# Services whithin jails no longer accessible after upgrade to version 13.0



## GTeley (Jul 21, 2021)

After upgrading a virtual FreeBSD 12.2 system to 13.0-p3, traffic to services within jails (through Apache 2.4 reverse proxy) was blocked.
This is a Hyper-V virtual server and the second one that shows the same problem (the other one being a commercial VPS, hypervisor type unknown).

At first, I thought it would be a PF problem, as stopping PF solved the problem.
I looked for blocked traffic within the PF logs but couldn't find anything.

Later on, I noticed that creating a new jail (with ezjail) didn't work because the soft links weren't created.
Also, accessing the services within the jails didn't work either, wereas this isn't a problem in 12.2 jails.

As a test, I created a new physical v13 server from scratch and configured it as the upgraded one.
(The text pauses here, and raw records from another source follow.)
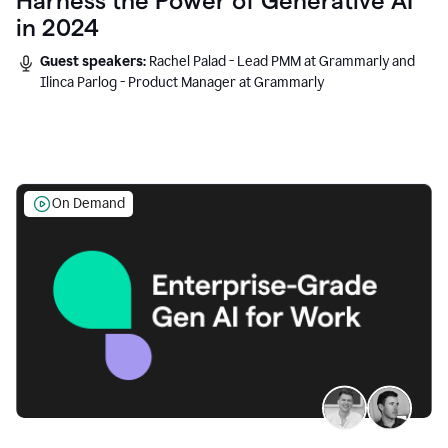
Harness the Power of Generative AI
in 2024
Guest speakers:
Rachel Palad - Lead PMM at Grammarly and
Ilinca Parlog - Product Manager at Grammarly
On Demand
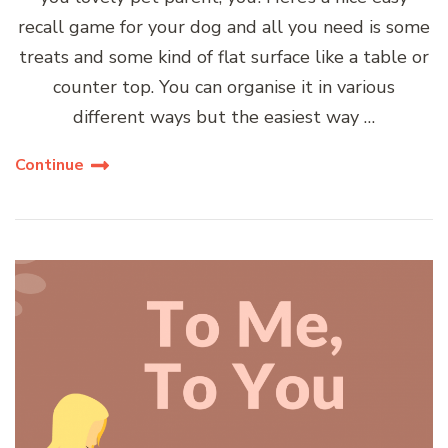
recall game for your dog and all you need is some
treats and some kind of flat surface like a table or
counter top. You can organise it in various
different ways but the easiest way …
Continue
Everything worked as it should.
Second, I created another Hyper-V virtual system (on the same host) and installed it from scratch and configured it as the upgraded one (copied /etc/rc.conf and /usr/local/etc/pf_rules containing my firewall rules and changed the IP addresses). All this worked as it should.
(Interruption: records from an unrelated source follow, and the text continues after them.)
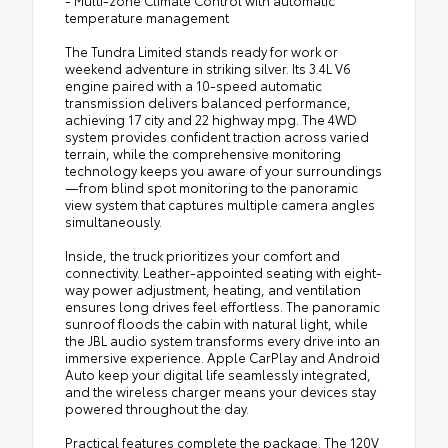
temperature management
The Tundra Limited stands ready for work or
weekend adventure in striking silver. Its 3.4L V6
engine paired with a 10-speed automatic
transmission delivers balanced performance,
achieving 17 city and 22 highway mpg. The 4WD
system provides confident traction across varied
terrain, while the comprehensive monitoring
technology keeps you aware of your surroundings
—from blind spot monitoring to the panoramic
view system that captures multiple camera angles
simultaneously.
Inside, the truck prioritizes your comfort and
connectivity. Leather-appointed seating with eight-
way power adjustment, heating, and ventilation
ensures long drives feel effortless. The panoramic
sunroof floods the cabin with natural light, while
the JBL audio system transforms every drive into an
immersive experience. Apple CarPlay and Android
Auto keep your digital life seamlessly integrated,
and the wireless charger means your devices stay
powered throughout the day.
Practical features complete the package. The 120V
So I'm stuck with several v12.2 systems I would like to upgrade to v13.0, but 2 attempts failed on the same issue: services within jails are no longer accessible.
It looks like it has something to do with PF (as stopping it solves the issue) but then again it doesn't (as the same config on a freshly installed system works fine).
As setup and configuration are identical, I can't find anything that causes this.
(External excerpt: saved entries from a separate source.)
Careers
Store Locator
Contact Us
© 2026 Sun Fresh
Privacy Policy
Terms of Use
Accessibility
Is there another way to find out what's going wrong here? (like some other logging I could enable to see why creating a new jail gives no errors but renders a non-working jail because the links to /basejail/* aren't created)


----------



## GTeley (Jul 23, 2021)

In the end it turns out to be an ezjail problem.
Having uninstalled and cleaned the ezjail package and reinstall it, everything works.


----------



## SirDice (Jul 23, 2021)

Honestly I would advise to use a different jail management tool. Ezjail certainly was a great tool but development on it stopped years ago and never switched over to the jail.conf style configuration. Those old variables still work on 13.0 but produce a bunch of deprecation warnings and support for it might be removed some day. 

I've been slowly migrating all my old ezjail jails to sysutils/bastille and I'm very happy with it.


----------



## GTeley (Jul 23, 2021)

Thanks, I'll take a look into it. I was already opting for iocage but didn't know bastille.


----------